A report from MIT Technology Review Insights finds that organisations must rethink how they approach data consent, shifting from one-time compliance interactions to ongoing, trust-based relationships with users to succeed in the AI era.

The report, Building trust in the AI era with privacy-led UX, is produced in partnership with Usercentrics, a specialist in data privacy technology, and is based on in-depth interviews with industry experts and practitioners whose work sits at the intersection of privacy technology, digital marketing, consumer analytics, and trust. Interviewees included experts from organisations such as Forrester, DWC Consult, MeasureU and Usercentrics.

The report also reveals that 59 per cent of consumers are uncomfortable with their data being used to train AI models – while 77 per cent don’t fully understand how brands collect and use their data.

Adelina Peltea, the chief marketing officer at Usercentrics, commented: “The opportunity is significant. Privacy-led UX doesn’t just reduce risk, it builds the kind of trust that compounds. Organisations that get consent right unlock higher opt-in rates, better quality first-party data, and the signal fidelity that makes personalisation and AI outputs actually work. In the AI era, trust is not a soft metric. It is the foundation everything else is built on.”

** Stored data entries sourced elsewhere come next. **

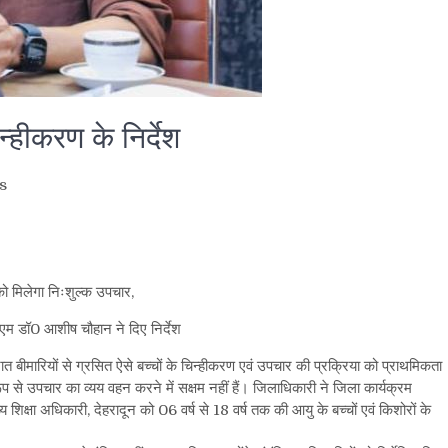
न्हीकरण के निर्देश
s
are
को मिलेगा निःशुल्क उपचार,
डीएम डॉ0 आशीष चौहान ने दिए निर्देश
 बीमारियों से ग्रसित ऐसे बच्चों के चिन्हीकरण एवं उपचार की प्रक्रिया को प्राथमिकता
प से उपचार का व्यय वहन करने में सक्षम नहीं हैं। जिलाधिकारी ने जिला कार्यक्रम
िक्षा अधिकारी, देहरादून को 06 वर्ष से 18 वर्ष तक की आयु के बच्चों एवं किशोरों के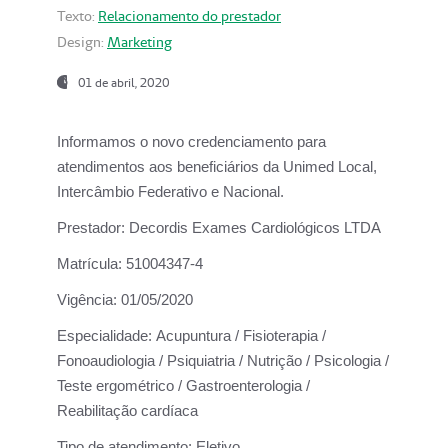
Texto:
Relacionamento do prestador
Design:
Marketing
01 de abril, 2020
Informamos o novo credenciamento para
atendimentos aos beneficiários da
Unimed Local,
Intercâmbio Federativo e Nacional.
Prestador:
Decordis Exames Cardiológicos LTDA
Matrícula:
51004347-4
Vigência:
01/05/2020
Especialidade:
Acupuntura / Fisioterapia /
Fonoaudiologia / Psiquiatria / Nutrição / Psicologia /
Teste ergométrico / Gastroenterologia /
Reabilitação cardíaca
Tipo de atendimento:
Eletivo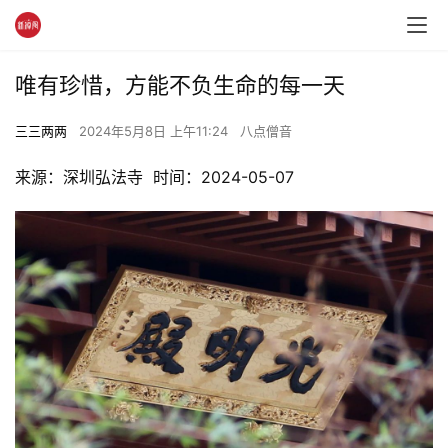
唯有珍惜，方能不负生命的每一天
三三两两
2024年5月8日 上午11:24
八点僧音
来源：深圳弘法寺  时间：2024-05-07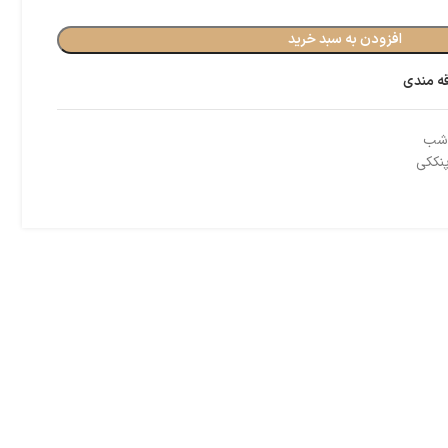
افزودن به سبد خرید
قه مندی
 شب
پنککی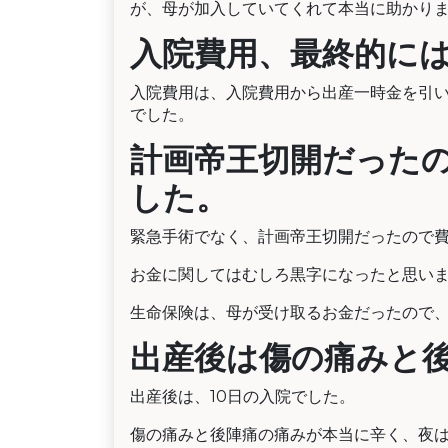
が、母が加入していてくれて本当に助かり
入院費用、最終的には40
入院費用は、入院費用から出産一時金を引い
でした。
計画帝王切開だった
した。
緊急手術でなく、計画帝王切開だったので
お金に関してはむしろ黒字になったと思い
生命保険は、母が受け取るお金だったので、
出産後は傷の痛みと
出産後は、10日の入院でした。
傷の痛みと後陣痛の痛みが本当に辛く、夜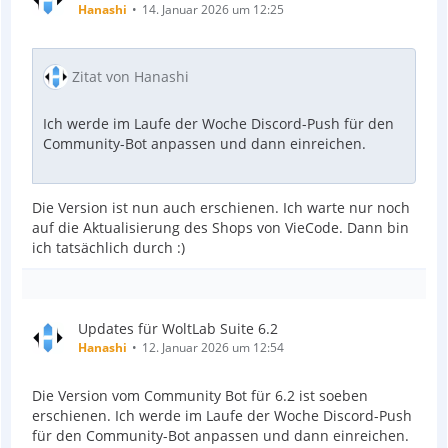
Hanashi
14. Januar 2026 um 12:25
Zitat von Hanashi
Ich werde im Laufe der Woche Discord-Push für den
Community-Bot anpassen und dann einreichen.
Die Version ist nun auch erschienen. Ich warte nur noch
auf die Aktualisierung des Shops von VieCode. Dann bin
ich tatsächlich durch :)
Updates für WoltLab Suite 6.2
Hanashi
12. Januar 2026 um 12:54
Die Version vom Community Bot für 6.2 ist soeben
erschienen. Ich werde im Laufe der Woche Discord-Push
für den Community-Bot anpassen und dann einreichen.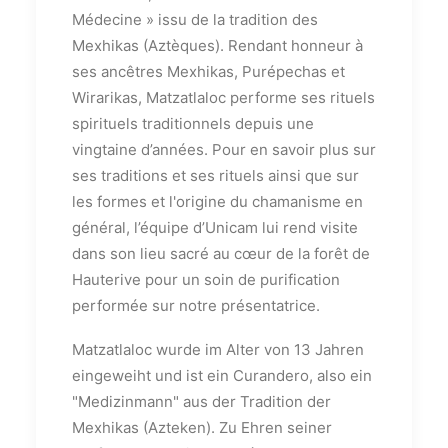
Médecine » issu de la tradition des
Mexhikas (Aztèques). Rendant honneur à
ses ancêtres Mexhikas, Purépechas et
Wirarikas, Matzatlaloc performe ses rituels
spirituels traditionnels depuis une
vingtaine d’années. Pour en savoir plus sur
ses traditions et ses rituels ainsi que sur
les formes et l'origine du chamanisme en
général, l’équipe d’Unicam lui rend visite
dans son lieu sacré au cœur de la forêt de
Hauterive pour un soin de purification
performée sur notre présentatrice.
Matzatlaloc wurde im Alter von 13 Jahren
eingeweiht und ist ein Curandero, also ein
"Medizinmann" aus der Tradition der
Mexhikas (Azteken). Zu Ehren seiner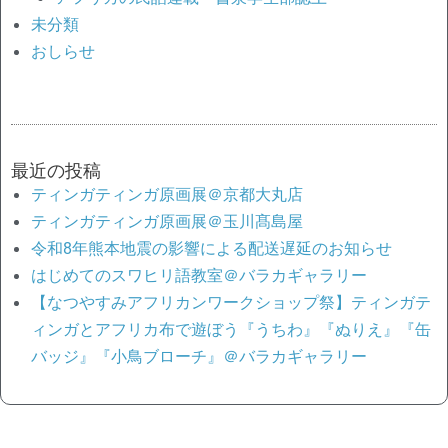
未分類
おしらせ
最近の投稿
ティンガティンガ原画展＠京都大丸店
ティンガティンガ原画展＠玉川髙島屋
令和8年熊本地震の影響による配送遅延のお知らせ
はじめてのスワヒリ語教室＠バラカギャラリー
【なつやすみアフリカンワークショップ祭】ティンガテ
ィンガとアフリカ布で遊ぼう『うちわ』『ぬりえ』『缶
バッジ』『小鳥ブローチ』＠バラカギャラリー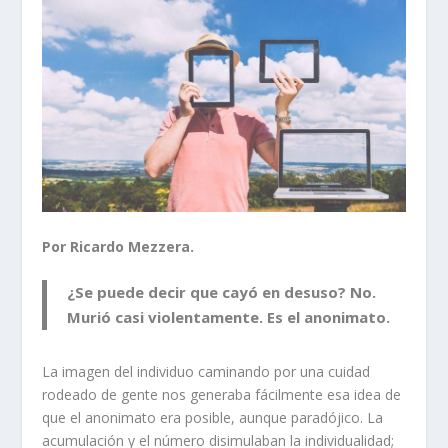
Por Ricardo Mezzera.
¿Se puede decir que cayó en desuso? No.
Murió casi violentamente. Es el anonimato.
La imagen del individuo caminando por una cuidad
rodeado de gente nos generaba fácilmente esa idea de
que el anonimato era posible, aunque paradójico. La
acumulación y el número disimulaban la individualidad;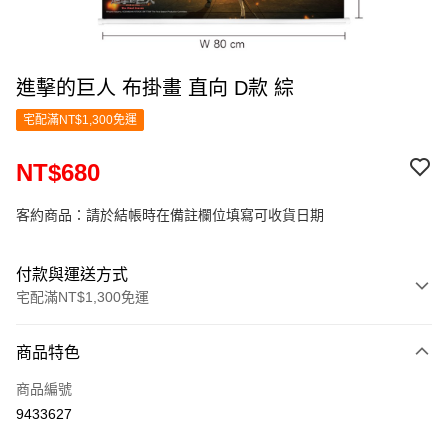
進擊的巨人 布掛畫 直向 D款 綜
宅配滿NT$1,300免運
NT$680
客約商品：請於結帳時在備註欄位填寫可收貨日期
付款與運送方式
宅配滿NT$1,300免運
付款方式
商品特色
信用卡一次付款
商品編號
LINE Pay
9433627
Apple Pay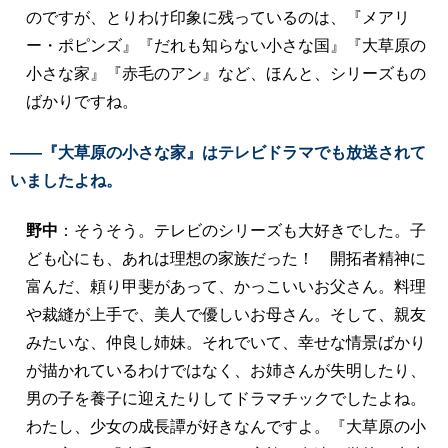
のですが、とりわけ印象に残っているのは、『メアリ
ー・ポピンズ』『だれも知らない小さな国』『大草原の
小さな家』『赤毛のアン』など、ほんと、シリーズもの
ばかりですね。
――『大草原の小さな家』はテレビドラマでも放送されて
いましたよね。
野中
：そうそう。テレビのシリーズも大好きでした。子
ども心にも、あれは理想の家族だった！ 開拓者精神に
富んだ、頼り甲斐があって、かっこいいお父さん。料理
や裁縫が上手で、美人で優しいお母さん。そして、親友
みたいな、仲良し姉妹。それでいて、幸せな情景ばかり
が描かれているわけではなく、お姉さんが失明したり、
男の子を養子に迎えたりしてドラマチックでしたよね。
わたし、少女の成長譚が好きなんですよ。『大草原の小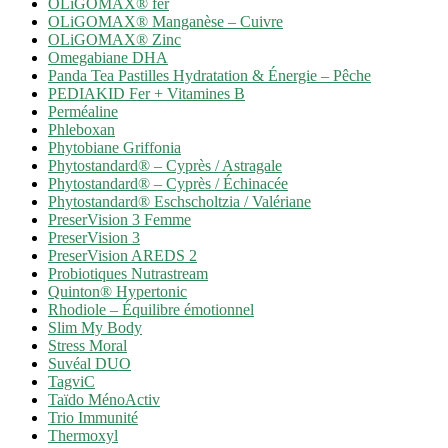
OLiGOMAX® fer
OLiGOMAX® Manganèse – Cuivre
OLiGOMAX® Zinc
Omegabiane DHA
Panda Tea Pastilles Hydratation & Énergie – Pêche
PEDIAKID Fer + Vitamines B
Perméaline
Phleboxan
Phytobiane Griffonia
Phytostandard® – Cyprès / Astragale
Phytostandard® – Cyprès / Échinacée
Phytostandard® Eschscholtzia / Valériane
PreserVision 3 Femme
PreserVision 3
PreserVision AREDS 2
Probiotiques Nutrastream
Quinton® Hypertonic
Rhodiole – Équilibre émotionnel
Slim My Body
Stress Moral
Suvéal DUO
TagviC
Taïdo MénoActiv
Trio Immunité
Thermoxyl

Further key findings from the report:

  • Privacy is evolving from a one-time consent transaction into an ongoing data relationship. Rather than asking users for broad permissions up front, leading organisations are introducing data-sharing decisions gradually, matching the depth of the ask to the stage of the customer relationship. 
  • Privacy-led UX is a prerequisite for AI growth. The consumer data that organisations gather is rapidly becoming a core foundation upon which AI-powered personalisation is built. Organisations that establish clear, enforceable privacy and data transparency policies now are better positioned to deploy AI responsibly and at scale in the future. 
  • Agentic AI introduces new levels of both complexity and opportunity. As AI systems begin acting on users’ behalf, the traditional consent moment may never occur. Governing agent-generated data flows requires privacy infrastructure that goes well beyond the cookie banner.
  • Realising the advantages of privacy-led UX requires cross-functional collaboration and clear leadership. Privacy-led UX touches marketing, product, legal, and data teams, but someone must own the strategy and weave the threads together. 
  • A practical framework, called the TRUST framework, can support businesses in getting it right. Organisations must define their data collection and usage strategies and ensure their UX incorporates data consent, including a focus on banner design. 

“Organisations can no longer treat privacy as a compliance checkpoint at the edge of the user experience,” says Laurel Ruma, global director of custom content for MIT Technology Review Insights. “Our research shows that privacy-led UX is becoming foundational to how companies build trust, collect meaningful data, and ultimately scale AI systems responsibly.”